City of South Bend Open Data Portal#

Head to the City of South Bend’s Open Data Portal. Identify a specific dataset you want to load in Python.

I’m working with the raw data from the City’s 2022 Digital Literacy Survey.

We could download this data as a CSV file, but let’s instead explore the API options.

Spend some time exploring the options on this page. As you customize the query, notice how the Query URL changes. We can think about the URL as the data’s “address.” Modifying what data we want requires modifying the address.

Once you have finalized your query (what parts of this data you want to work with in Python), we’ll use the requests and json modules to load the data.

import requests, json # import statements
r = requests.get("https://opendata.arcgis.com/datasets/c97085b608604f5c8c07487c24dcaff4_0/FeatureServer/0/query?where=1%3D1&outFields=*&outSR=4326&f=json") # request data from url
data = r.json() # parse response as JSON object
print(data) # show output

Exploring the API Return#

We can use Python dictionary syntax to make sense of what’s in this output.

# show top-level keys
print(data.keys())

At first glance, everything up through the fields key looks like technical information about the API return. fields doesn’t have the survey responses, but it does have important metadata about the survey data.

Let’s start by creating a DataFrame with this metadata (data about data).

metadata = pd.DataFrame(data['fields']) # create dataframe
metadata.to_csv("metadata.csv", index=False) # write metadata to csv file
print(metadata) # show output

The fields key includes survey response data, but it’s structured as a list of dictionaries. We’ll need to use a combination of list and dictionary Python syntax (and some trial and error) here.

print(type(data['features'])) # shows us data type for the value associated with the features key
response = data['features'][0] # selects the first response
print(type(response)) # show response data type
print(response.keys()) # shows keys for single response
print(type(response['attributes'])) # show data type for attributes value
print(response['attributes'].keys()) # gets value for attributes key, shows those keys

That’s starting to look like survey results. We could use another print statement to confirm.

for key, value in response['attributes'].items(): # iterate over dictionary items
  print(key, value) # show key and value

Creating a DataFrame#

Now that we understand how the API return data is structured, we can create a DataFrame with the survey data. We’ll first need a list with the survey response dictionaries.

import pandas as pd # import statement

surveyData = [] # empty list for responses

for d in data['features']: # iterate over list of dictionaries
  surveyData.append(d['attributes']) # isolate value and append to list

df = pd.DataFrame(surveyData) # create df
print(df) # show output

Now, there’s more we might want to do with this DataFrame (rename columns, remove unneeded columns, perform other kinds of calculations, etc). But this gets us started!

To recap what we just did:

  • Customize query URL

  • Load response in Python

  • Parse the data structure to isolate the data we want

  • Store that data as a Pandas DataFrame

Application#

Q3A: Select another open civic dataset to use for an API call.
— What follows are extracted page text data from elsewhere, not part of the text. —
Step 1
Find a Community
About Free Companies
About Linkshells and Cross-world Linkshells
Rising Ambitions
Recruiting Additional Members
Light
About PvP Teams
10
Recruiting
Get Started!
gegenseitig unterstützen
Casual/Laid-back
You’re welcome to work with the same dataset you used for Q1 or Q2 (as long as there is an API option).

But if you want to flex you API muscles, try a different open data portal to learn a new interface and data structure! Lots to choose from, but Chicago and NYC are good places to start.
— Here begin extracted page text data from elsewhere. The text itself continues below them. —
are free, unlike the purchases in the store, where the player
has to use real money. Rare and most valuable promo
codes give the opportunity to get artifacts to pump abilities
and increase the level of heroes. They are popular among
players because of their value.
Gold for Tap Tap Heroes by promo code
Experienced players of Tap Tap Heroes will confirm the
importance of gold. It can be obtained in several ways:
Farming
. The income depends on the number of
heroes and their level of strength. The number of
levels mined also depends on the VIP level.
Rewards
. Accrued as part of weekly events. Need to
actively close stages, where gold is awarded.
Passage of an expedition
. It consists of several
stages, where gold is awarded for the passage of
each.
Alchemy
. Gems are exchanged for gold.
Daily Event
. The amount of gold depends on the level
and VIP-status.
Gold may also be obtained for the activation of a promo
Remember open data portals are catalogs of datasets- you will need to explore the websites to identify and then download a specific dataset (that has an API option).
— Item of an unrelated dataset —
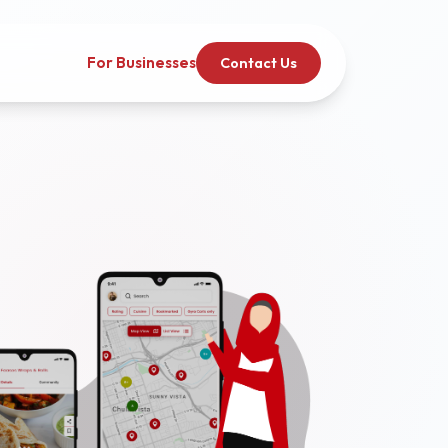
For Businesses
Contact Us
Q3B: What kinds of information are available in the documentation? How does that material help us start to make sense of this data?

Q3C: Write a program that stores the API return in Python as a Pandas DataFrame, using the workflows covered in this lab.

Answer to this question includes program + comments that document process and explain your code.

Q3D: What challenges did you encounter? How did you address or solve them?